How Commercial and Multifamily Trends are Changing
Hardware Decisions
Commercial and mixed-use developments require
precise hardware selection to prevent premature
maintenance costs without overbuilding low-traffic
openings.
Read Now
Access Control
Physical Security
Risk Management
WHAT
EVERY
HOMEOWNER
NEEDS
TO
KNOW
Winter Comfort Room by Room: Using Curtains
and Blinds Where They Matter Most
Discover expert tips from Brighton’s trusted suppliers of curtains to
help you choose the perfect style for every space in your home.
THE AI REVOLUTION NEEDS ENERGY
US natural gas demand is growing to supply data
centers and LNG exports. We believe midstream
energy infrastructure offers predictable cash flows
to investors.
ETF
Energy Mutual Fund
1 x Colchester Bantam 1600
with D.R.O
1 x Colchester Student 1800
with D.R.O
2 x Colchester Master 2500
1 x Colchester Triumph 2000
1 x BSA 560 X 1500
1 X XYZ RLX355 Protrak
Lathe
================
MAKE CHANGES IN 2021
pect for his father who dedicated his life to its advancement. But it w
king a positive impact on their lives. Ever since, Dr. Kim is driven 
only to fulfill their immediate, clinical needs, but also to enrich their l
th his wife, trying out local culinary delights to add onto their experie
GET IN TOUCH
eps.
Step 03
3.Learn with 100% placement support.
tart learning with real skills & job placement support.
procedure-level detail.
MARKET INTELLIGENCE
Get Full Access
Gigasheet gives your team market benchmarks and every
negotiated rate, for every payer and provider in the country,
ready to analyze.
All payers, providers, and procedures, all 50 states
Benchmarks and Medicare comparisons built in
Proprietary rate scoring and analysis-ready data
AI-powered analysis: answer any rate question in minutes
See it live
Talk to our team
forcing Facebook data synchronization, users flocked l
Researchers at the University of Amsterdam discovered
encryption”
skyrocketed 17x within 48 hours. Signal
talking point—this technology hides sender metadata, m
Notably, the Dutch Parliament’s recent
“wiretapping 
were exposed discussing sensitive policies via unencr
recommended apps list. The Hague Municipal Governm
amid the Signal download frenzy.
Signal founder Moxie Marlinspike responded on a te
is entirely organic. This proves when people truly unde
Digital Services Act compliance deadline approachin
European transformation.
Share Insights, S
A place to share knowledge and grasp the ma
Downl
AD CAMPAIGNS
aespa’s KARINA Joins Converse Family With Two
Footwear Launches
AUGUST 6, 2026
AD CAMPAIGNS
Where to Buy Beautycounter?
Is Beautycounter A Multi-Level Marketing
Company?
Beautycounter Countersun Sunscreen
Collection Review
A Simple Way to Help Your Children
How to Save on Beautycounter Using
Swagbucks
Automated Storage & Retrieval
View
================
(Exercise details) Every line of the data that includes the word "rate" should be copied.

(Result of this exercise)
negotiated rate, for every payer and provider in the country,
Proprietary rate scoring and analysis-ready data
AI-powered analysis: answer any rate question in minutes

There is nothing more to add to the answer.